Model parallelism vs. Data parallelism: Training data does not fit on GPU. batch_size=1

During inference/prediction (not training) I can run the model with the data. However, when training, it throws a cuda out of memory error. Batch size = 1. I suspect that it happens due to the building of the compute graph maybe?
I have 4 GPUs available to me and I want to use all 4 instead of only 1. Can I somehow pool the memory of all GPUs together?

As I understand, if I use DataParallel or DistributedDataParallel, this essentially copies the process multiple times over the GPUs. So in my case I will have 4 models running in parallel. But my data does not fit on 1 GPU, and I think DataParallel is not the solution here, right?

I saw that I can also use model parallelism by breaking down the model in different chunks and having each GPU process a separate chunk.
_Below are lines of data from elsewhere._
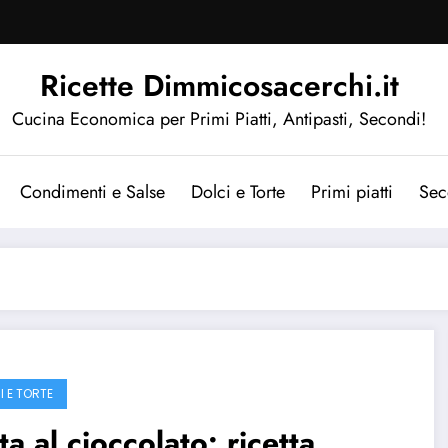
Ricette Dimmicosacerchi.it
Cucina Economica per Primi Piatti, Antipasti, Secondi!
Condimenti e Salse
Dolci e Torte
Primi piatti
Sec
I E TORTE
ta al cioccolato: ricetta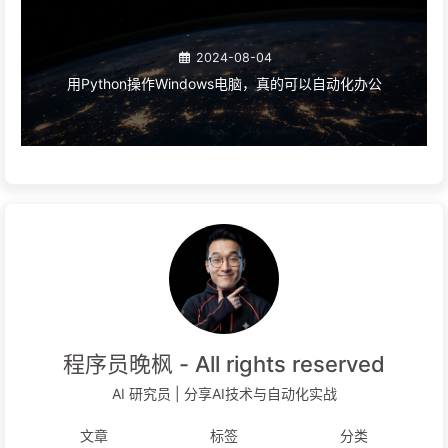
2024-08-04
用Python操作Windows电脑，真的可以自动化办公
程序员晚枫 - All rights reserved
AI 研究员 | 分享AI技术与自动化实战
文章
标签
分类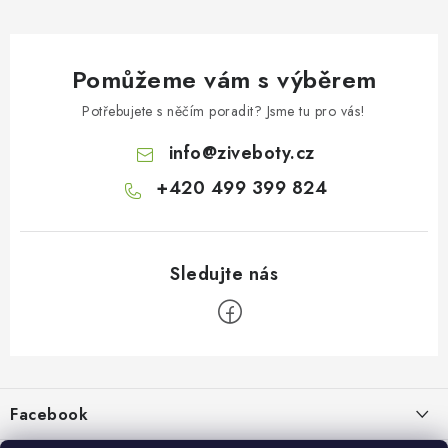
Pomůžeme vám s výběrem
Potřebujete s něčím poradit? Jsme tu pro vás!
info
@
ziveboty.cz
+420 499 399 824
Z
á
p
Facebook
a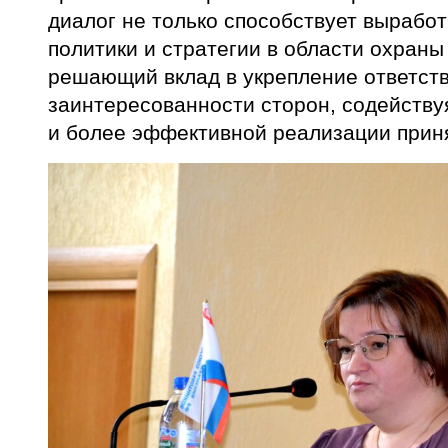
диалог не только способствует вырабо
политики и стратегии в области охраны 
решающий вклад в укрепление ответст
заинтересованности сторон, содейству
и более эффективной реализации прин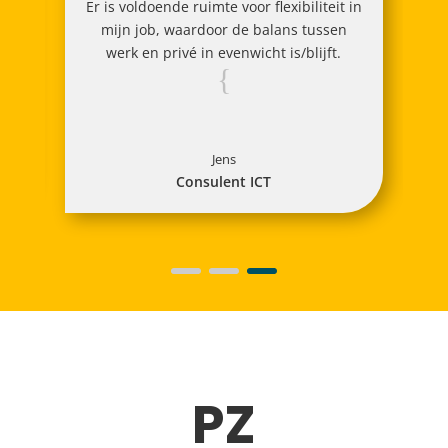
Er is voldoende ruimte voor flexibiliteit in
mijn job, waardoor de balans tussen
werk en privé in evenwicht is/blijft.
{
Jens
Consulent ICT
PZ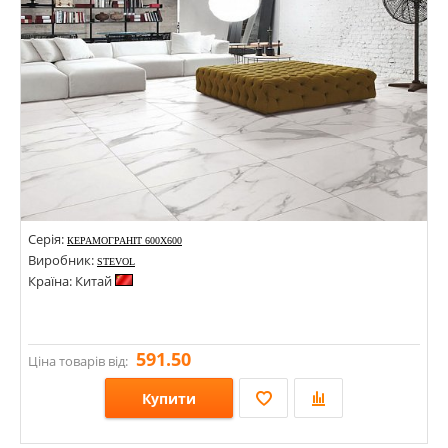
Серія:
КЕРАМОГРАНІТ 600Х600
Виробник:
STEVOL
Країна: Китай
591.50
Ціна товарів від:
Купити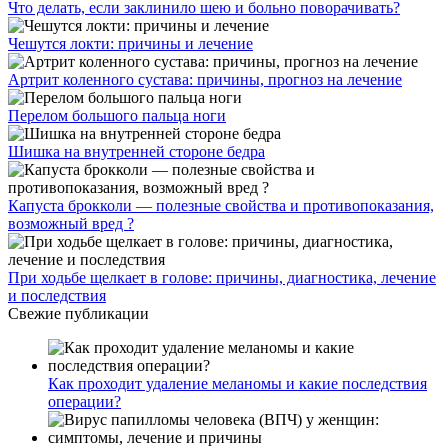
Что делать, если заклинило шею и больно поворачивать?
Чешутся локти: причины и лечение
Артрит коленного сустава: причины, прогноз на лечение
Перелом большого пальца ноги
Шишка на внутренней стороне бедра
Капуста брокколи — полезные свойства и противопоказания,
возможный вред ?
При ходьбе щелкает в голове: причины, диагностика, лечение
и последствия
Свежие публикации
Как проходит удаление меланомы и какие последствия
операции?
If the compute graph was indeed the issue before, then this should solve it?

What is the best way to go about dealing with data that does not fit 1 GPU?

You could check tau as an approach of pipeline parallelism or e.g. torch.utils.checkpoint to trade compute for memory.

1 Like

Oh I haven’t encountered pipeline parallelism before. Is this conceptually a combination of data and model parallelism?

I would see it as a model parallel technique, since the actual model is split onto different devices while the data stays untouched.